Items listed in a dataset
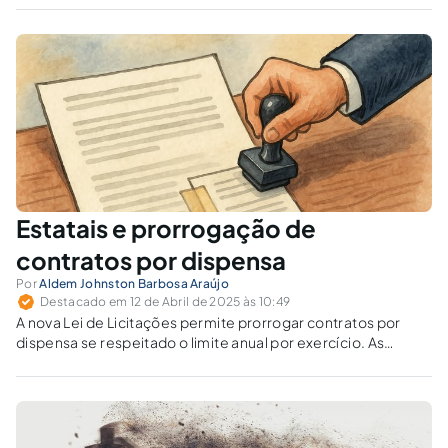
princípios.
Estatais e prorrogação de
contratos por dispensa
Por
Aldem Johnston Barbosa Araújo
Destacado em 12 de Abril de 2025 às 10:49
A nova Lei de Licitações permite prorrogar contratos por
dispensa se respeitado o limite anual por exercício. As
empresas estatais seguem o limite global ou devem prever
regra similar no seu regimento?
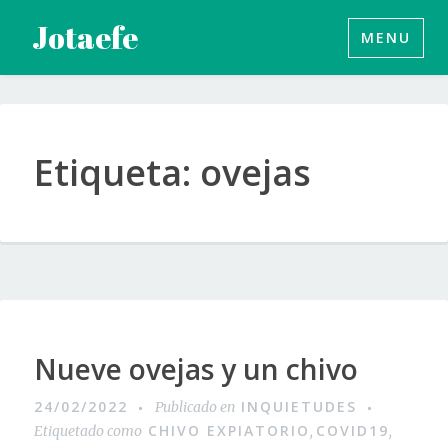
Saltar
Jotaefe
MENU
al
contenido
Etiqueta:
ovejas
Nueve ovejas y un chivo
24/02/2022
INQUIETUDES
Publicado en
CHIVO EXPIATORIO
COVID19
Etiquetado como
,
,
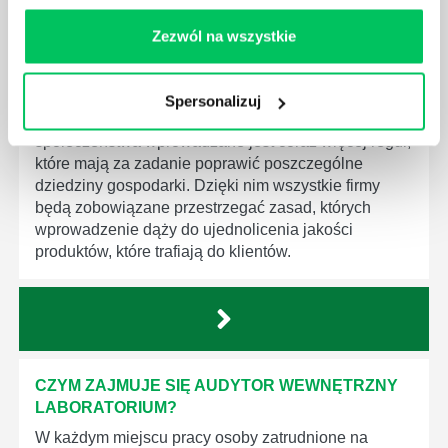
Zezwól na wszystkie
GDZIE MOŻEMY ZAPOZNAĆ SIĘ Z
WYMAGANIAMI NORM JAKOŚCI WYROBÓW
MEDYCZNYCH?
Spersonalizuj
W związku z ogromnym rozwojem dzisiejszego
społeczeństwa wprowadzane jest coraz więcej reguł,
które mają za zadanie poprawić poszczególne
dziedziny gospodarki. Dzięki nim wszystkie firmy
będą zobowiązane przestrzegać zasad, których
wprowadzenie dąży do ujednolicenia jakości
produktów, które trafiają do klientów.
CZYM ZAJMUJE SIĘ AUDYTOR WEWNĘTRZNY
LABORATORIUM?
W każdym miejscu pracy osoby zatrudnione na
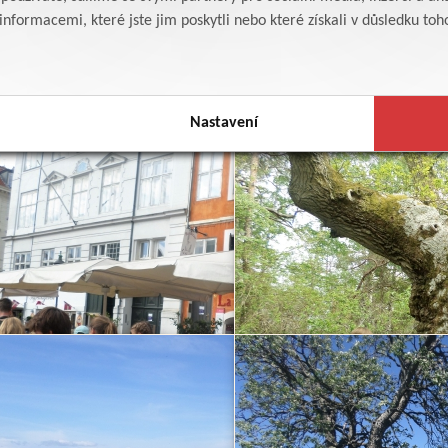
formacemi, které jste jim poskytli nebo které získali v důsledku toho,
Nastavení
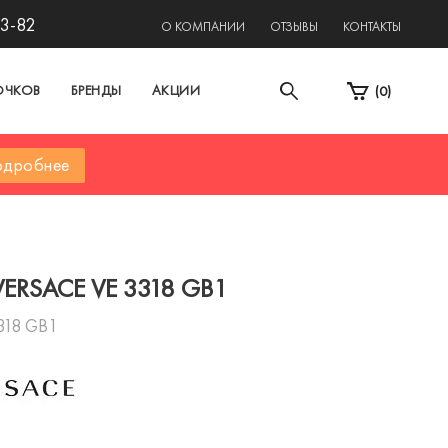
13-82
О КОМПАНИИ
ОТЗЫВЫ
КОНТАКТЫ
ОЧКОВ
БРЕНДЫ
АКЦИИ
(
0
)
дробнее
ERSACE VE 3318 GB1
318 GB1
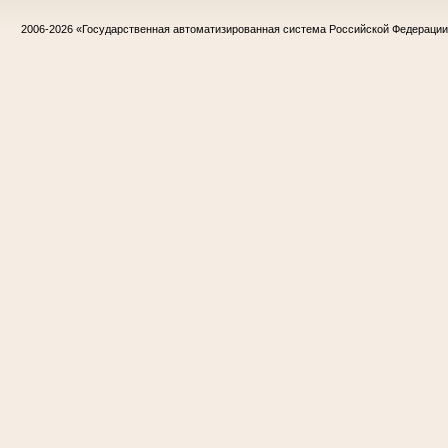
2006-2026
«Государственная автоматизированная система Российской Федераци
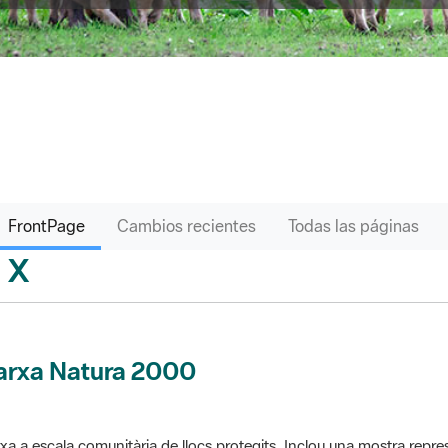
FrontPage
Cambios recientes
Todas las páginas
X
sari
arxa Natura 2000
xa a escala comunitària de llocs protegits. Inclou una mostra repres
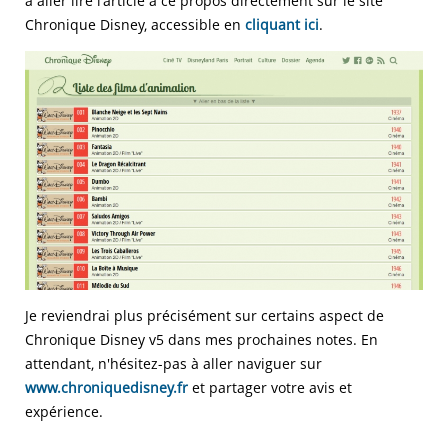
à aller lire l'article à ce propos directement sur le site
Chronique Disney, accessible en
cliquant ici
.
Je reviendrai plus précisément sur certains aspect de
Chronique Disney v5 dans mes prochaines notes. En
attendant, n'hésitez-pas à aller naviguer sur
www.chroniquedisney.fr
et partager votre avis et
expérience.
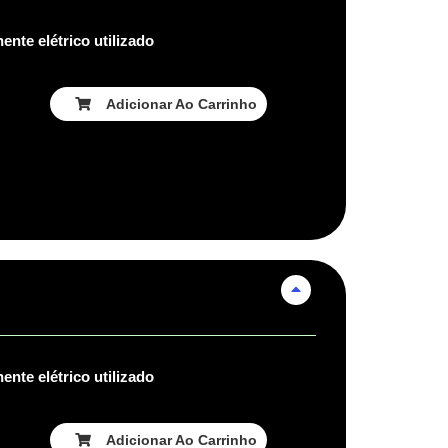
nte elétrico utilizado
Adicionar Ao Carrinho
nte elétrico utilizado
Adicionar Ao Carrinho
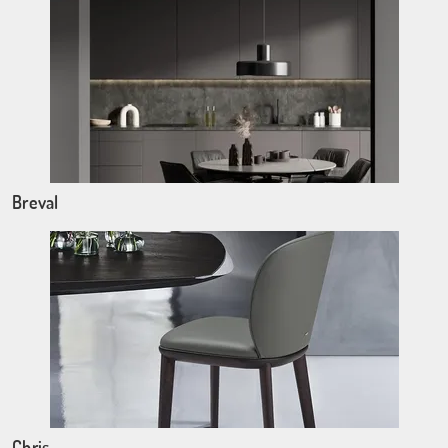
Breval
Chris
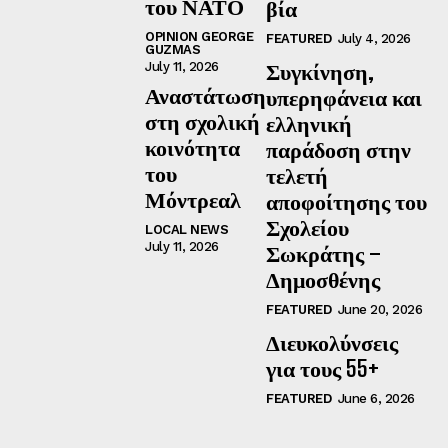
του ΝΑΤΟ
βία
OPINION GEORGE
FEATURED
July 4, 2026
GUZMAS
Συγκίνηση,
July 11, 2026
Αναστάτωση
υπερηφάνεια και
στη σχολική
ελληνική
κοινότητα
παράδοση στην
του
τελετή
Μόντρεαλ
αποφοίτησης του
Σχολείου
LOCAL NEWS
July 11, 2026
Σωκράτης –
Δημοσθένης
FEATURED
June 20, 2026
Διευκολύνσεις
για τους 55+
FEATURED
June 6, 2026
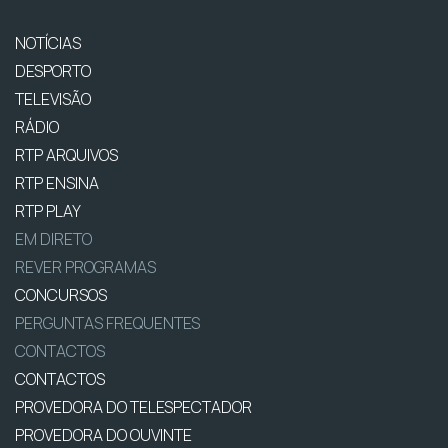
NOTÍCIAS
DESPORTO
TELEVISÃO
RÁDIO
RTP ARQUIVOS
RTP ENSINA
RTP PLAY
EM DIRETO
REVER PROGRAMAS
CONCURSOS
PERGUNTAS FREQUENTES
CONTACTOS
CONTACTOS
PROVEDORA DO TELESPECTADOR
PROVEDORA DO OUVINTE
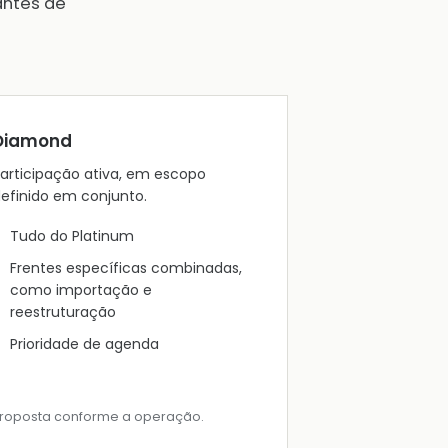
antes de
Diamond
articipação ativa, em escopo
efinido em conjunto.
Tudo do Platinum
Frentes específicas combinadas,
como importação e
reestruturação
Prioridade de agenda
roposta conforme a operação.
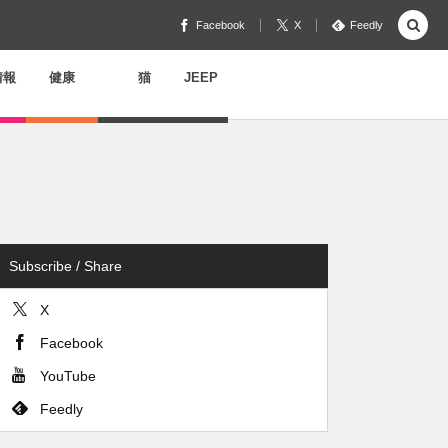
Facebook
X
Feedly
情報
健康
猫
JEEP
Subscribe / Share
X
Facebook
YouTube
Feedly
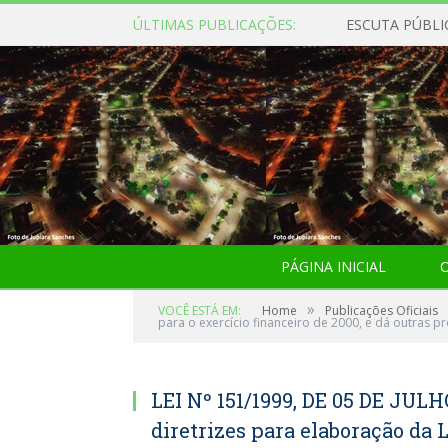
ÚLTIMAS PUBLICAÇÕES:
ESCUTA PÚBLI
PÁGINA INICIAL
O
»
VOCÊ ESTÁ EM:
Home
Publicações Oficiais
para o exercício financeiro de 2000, e dá outras pr
LEI Nº 151/1999, DE 05 DE JULH
diretrizes para elaboração da 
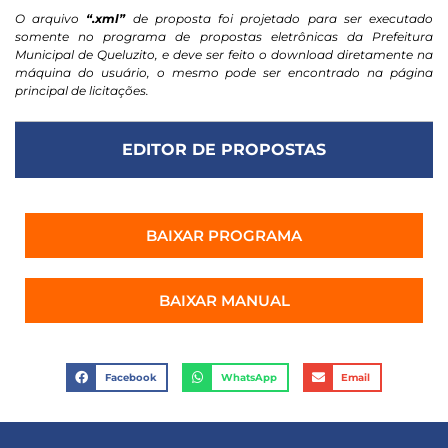
O arquivo
“.xml”
de proposta foi projetado para ser executado
somente no programa de propostas eletrônicas da Prefeitura
Municipal de Queluzito, e deve ser feito o download diretamente na
máquina do usuário, o mesmo pode ser encontrado na página
principal de licitações.
EDITOR DE PROPOSTAS
BAIXAR PROGRAMA
BAIXAR MANUAL
Facebook
WhatsApp
Email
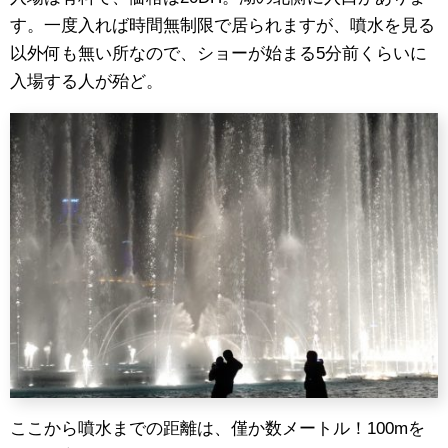
す。一度入れば時間無制限で居られますが、噴水を見る
以外何も無い所なので、ショーが始まる5分前くらいに
入場する人が殆ど。
ここから噴水までの距離は、僅か数メートル！100mを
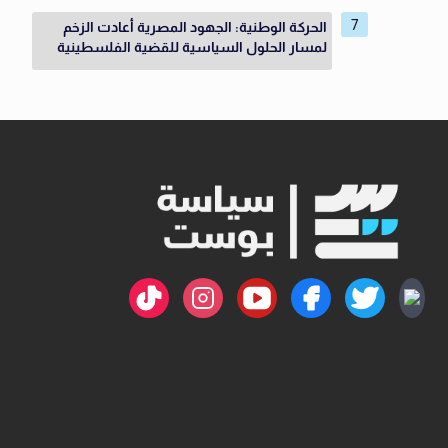
الحركة الوطنية: الجهود المصرية أعادت الزخم
لمسار الحلول السياسية للقضية الفلسطينية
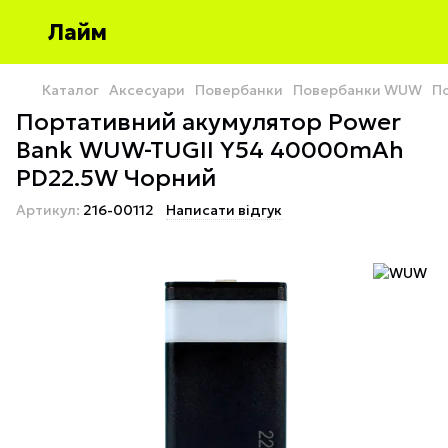
Лайм
Каталог
Аксесуари
Повербанки
Повербанки WUW
П
Портативний акумулятор Power
Bank WUW-TUGII Y54 40000mAh
PD22.5W Чорний
Артикул:
216-00112
Написати відгук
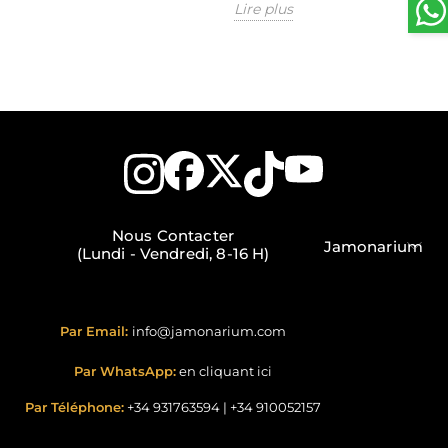
Lire plus
Nous Contacter
Jamonarium
(Lundi - Vendredi, 8-16 H)
Par Email:
info@jamonarium.com
Par WhatsApp:
en cliquant ici
Par Téléphone:
+34 931763594
|
+34 910052157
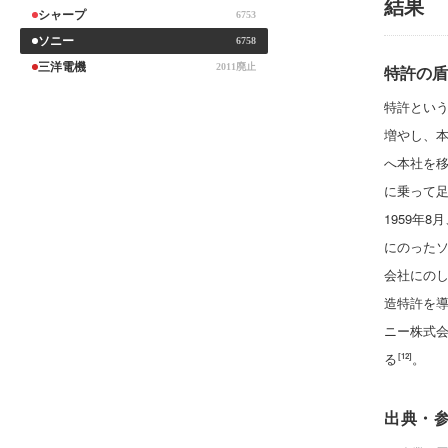
結果
シャープ
6753
ソニー
6758
三洋電機
2011廃止
特許の盾
特許という
増やし、本
へ本社を
に乗って
1959年
にのったソ
会社にの
造特許を導
ニー株式会
る
。
[12]
出典・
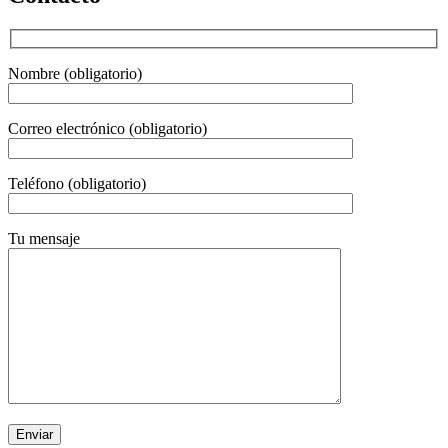
Nombre (obligatorio)
Correo electrónico (obligatorio)
Teléfono (obligatorio)
Tu mensaje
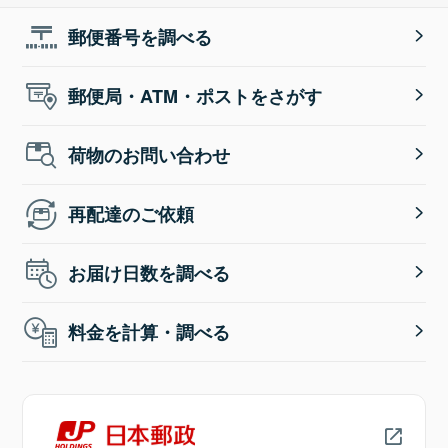
郵便番号を調べる
郵便局・ATM・ポストをさがす
荷物のお問い合わせ
再配達のご依頼
お届け日数を調べる
料金を計算・調べる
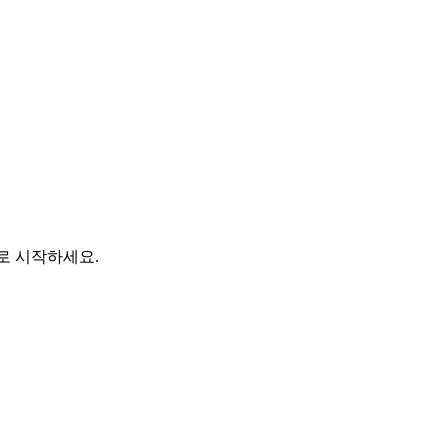
바로 시작하세요.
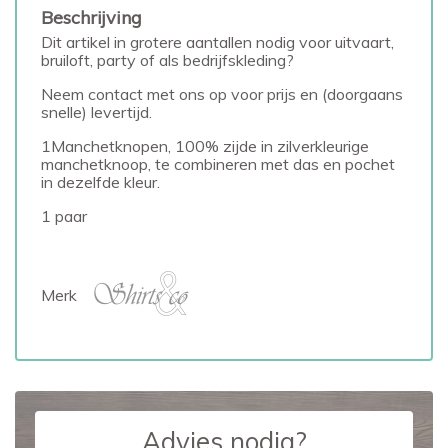
Beschrijving
Dit artikel in grotere aantallen nodig voor uitvaart,
bruiloft, party of als bedrijfskleding?
Neem contact met ons op voor prijs en (doorgaans
snelle) levertijd.
1Manchetknopen, 100% zijde in zilverkleurige
manchetknoop, te combineren met das en pochet
in dezelfde kleur.
1 paar
Merk
Advies nodig?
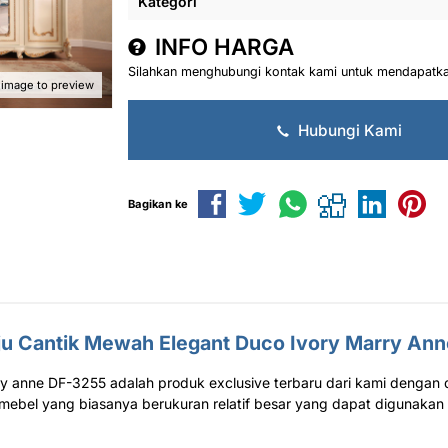
Kategori
INFO HARGA
Silahkan menghubungi kontak kami untuk mendapatkan
 image to preview
Hubungi Kami
Bagikan ke
u Cantik
Mewah Elegant Duco Ivory Marry An
ry anne DF-3255 adalah produk exclusive terbaru dari kami dengan
 mebel yang biasanya berukuran relatif besar yang dapat digunaka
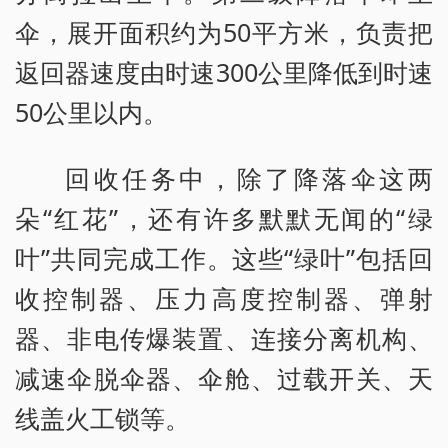
伞，展开面积约为50平方米，负责把
返回器速度由时速300公里降低到时速
50公里以内。
回收任务中，除了降落伞这两
朵“红花”，还有许多默默无闻的“绿
叶”共同完成工作。这些“绿叶”包括回
收控制器、压力高度控制器、弹射
器、非电传爆装置、连接分离机构、
减速伞脱伞器、伞舱、过载开关、天
线盖火工锁等。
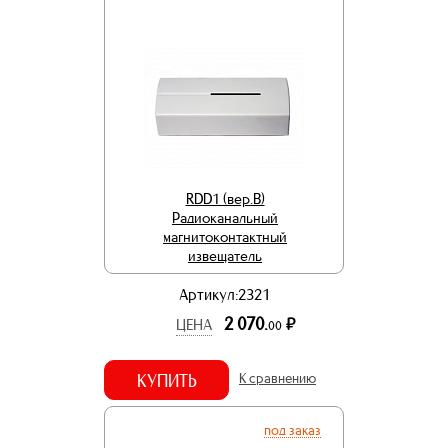
RDD1 (вер.В)
Радиоканальный
магнитоконтактный
извещатель
Артикул:2321
2 070.
р.
ЦЕНА
00
КУПИТЬ
К сравнению
под заказ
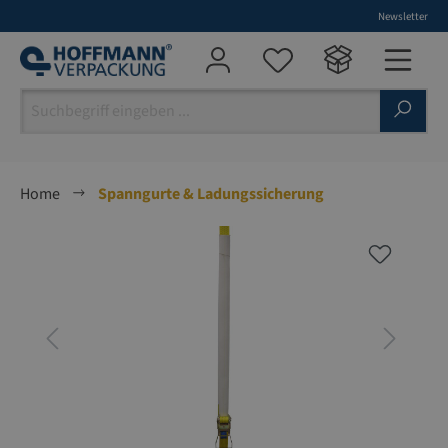
Newsletter
alt springen
Home
Spanngurte & Ladungssicherung
Bildergalerie überspringen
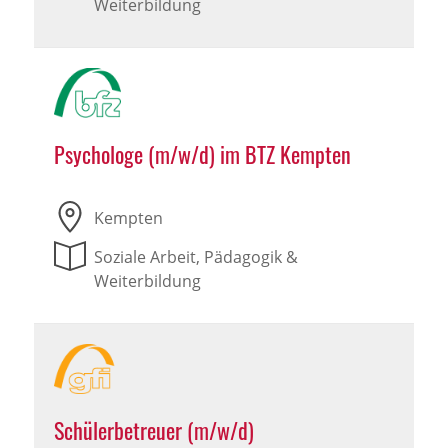
Weiterbildung
Psychologe (m/w/d) im BTZ Kempten
Kempten
Soziale Arbeit, Pädagogik &
Weiterbildung
Schülerbetreuer (m/w/d)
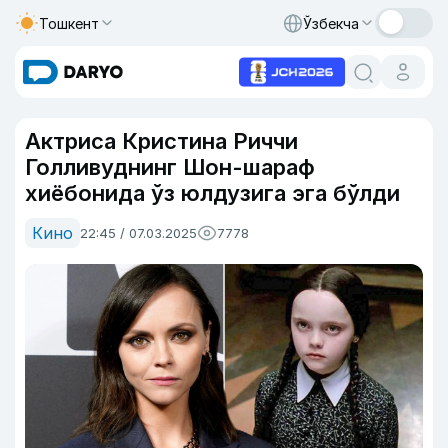
Тошкент
Ўзбекча
Актриса Кристина Риччи
Голливуднинг Шон-шараф
хиёбонида ўз юлдузига эга бўлди
Кино
22:45 / 07.03.2025
7778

What the task requires: Across the entries above, how many lines include "nodig"? State only that number.

Finished task: 2